Quel rôle joue aujourd’hui la micro-méthanisation au sein de la filière ? Quel rôle jouera-t-elle demain ? La réduction de la taille des unités, jusqu’à l’échelle domestique, est-elle prometteuse ? Décryptage.

En 2013, le Ministère de l’Agriculture avait lancé l’ambitieux plan « Energie Méthanisation Autonomie Azote » (EMAA) qui fixait l’objectif symbolique de 1 000 méthaniseurs à la ferme en 2020, porté par un arsenal d’outils de financement et de simplification des démarches. Quel rôle joue aujourd’hui la micro-méthanisation au sein de la filière ? Quel rôle jouera-t-elle demain ? La réduction de la taille des unités, jusqu’à l’échelle domestique, est-elle prometteuse ?

Décryptage.

La micro-méthanisation reste en 2017 un marché de niche de la filière

Le terme « micro-méthanisation » englobe l’ensemble des installations de très petite taille, c’est-à-dire ayant une puissance électrique installée de quelques dizaines de kW[1] au maximum. Le plan EMAA convenait en 2013 de « ne pas déterminer a priori la taille des installations [de méthanisation] et adopter une approche ouverte dans la phase de déploiement de la filière ». Malgré cet agnosticisme affiché par l’Etat et des conditions de rachat de l’électricité adaptées à la taille de chaque unité[2], les installations de plusieurs centaines de kW et alimentées par plusieurs sources d’intrants[3] sont les seules à s’être fortement développées. En effet, les économies d’échelle engendrées permettent de réduire la part relative des coûts d’investissement et de « rentabiliser » le temps consacré aux démarches administratives, encore longues et complexes pour les développeurs de projets.

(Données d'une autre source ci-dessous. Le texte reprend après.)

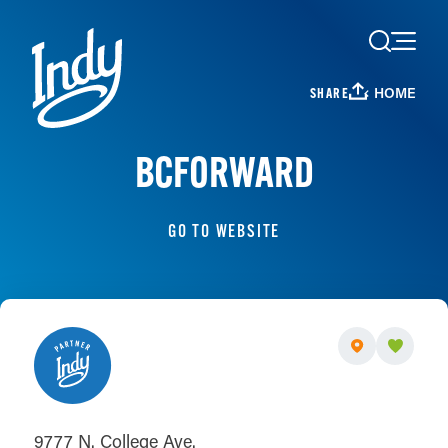
Skip to content
HOME
SHARE
BCFORWARD
GO TO WEBSITE
9777 N. College Ave.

Aujourd’hui, la filière méthanisation compte 120 MW installés sur plus de 500 unités (dont 300 à la ferme)[4]. Mais la part des micro-méthaniseurs reste faible : seule filière vraiment concernée, la filière agricole compte moins de 19% de micro-méthaniseurs parmi les unités de cogénération, et 16 unités seulement possèdent une puissance installée strictement inférieure à 50 MW. La plupart des installations agricoles sont soit centralisées dans une zone riche en intrants (unités de plus de 500 kW), soit concentrées sur les exploitations agricoles de grande taille (majoritairement des unités d’environ 200 kW).

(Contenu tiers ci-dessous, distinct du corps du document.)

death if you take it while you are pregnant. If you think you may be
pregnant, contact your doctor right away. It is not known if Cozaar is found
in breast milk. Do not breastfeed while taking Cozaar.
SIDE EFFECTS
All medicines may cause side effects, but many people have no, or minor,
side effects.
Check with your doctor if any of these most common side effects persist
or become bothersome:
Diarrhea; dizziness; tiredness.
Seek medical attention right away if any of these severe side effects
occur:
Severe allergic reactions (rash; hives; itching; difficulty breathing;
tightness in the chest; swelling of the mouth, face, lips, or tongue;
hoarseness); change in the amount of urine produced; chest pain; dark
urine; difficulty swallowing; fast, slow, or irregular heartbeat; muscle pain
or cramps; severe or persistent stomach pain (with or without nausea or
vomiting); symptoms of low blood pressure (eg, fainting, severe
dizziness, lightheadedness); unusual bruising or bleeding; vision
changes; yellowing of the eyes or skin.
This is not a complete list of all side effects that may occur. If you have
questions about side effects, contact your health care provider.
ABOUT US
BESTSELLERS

Comment expliquer que le secteur agricole soit celui dans lequel la micro-méthanisation se développe le plus ? Tout d’abord parce qu’il existe une demande pour des unités de micro-méthanisation dont la taille est adaptée à des élevages qui comptent en moyenne quelques centaines de têtes. De plus, la tendance de développement de circuits courts de production/consommation d’énergie sur la même zone est totalement en phase avec la micro-méthanisation : par exemple, tous les principaux constructeurs de tracteurs agricoles (New Holland, Steyr, Deutz, etc.) créent ou étoffent actuellement leur gamme de tracteurs fonctionnant au biométhane. Ensuite parce que plusieurs acteurs ont répondu à la demande sur ce segment en proposant des méthaniseurs de cette dimension aux éleveurs. Autre signe récent, la revalorisation en décembre 2016 de la prime accordée dans les tarifs de rachat pour l’utilisation des effluents d’élevage comme intrant[5] sonne également comme une nouvelle encourageante pour les petites unités agricoles dans les années à venir.

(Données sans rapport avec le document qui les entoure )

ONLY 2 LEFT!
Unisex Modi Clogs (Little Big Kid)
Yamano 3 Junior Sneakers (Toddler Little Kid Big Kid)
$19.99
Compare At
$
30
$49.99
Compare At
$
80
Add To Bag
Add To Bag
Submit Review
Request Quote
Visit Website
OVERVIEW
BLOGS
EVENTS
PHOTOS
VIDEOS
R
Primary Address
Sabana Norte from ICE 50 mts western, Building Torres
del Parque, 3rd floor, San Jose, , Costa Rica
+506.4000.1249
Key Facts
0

Peu de leaders du marché se sont positionnés sur le segment de la micro-méthanisation

Si les unités de micro-méthanisation ne présentent pas en elles-mêmes de défi technologique majeur, c’est leur rentabilité qui a pendant longtemps posé problème. Pour les développeurs de projets, ce segment nécessite de standardiser son offre, contrairement aux unités importantes construites quasi sur mesure. L’enjeu réside dans la réduction drastique des coûts de fabrication par la rationalisation et l’industrialisation de la production d’unités, par exemple en construisant des unités préassemblées et simples d’utilisation pour les éleveurs. A ces défis s’ajoute la recherche de financements, véritable parcours du combattant pour de nombreuses installations. Malgré ces difficultés, la tendance semble aujourd’hui positive, avec des temps de retour d’investissement bien inférieurs à 10 ans annoncés par certains acteurs de la filière.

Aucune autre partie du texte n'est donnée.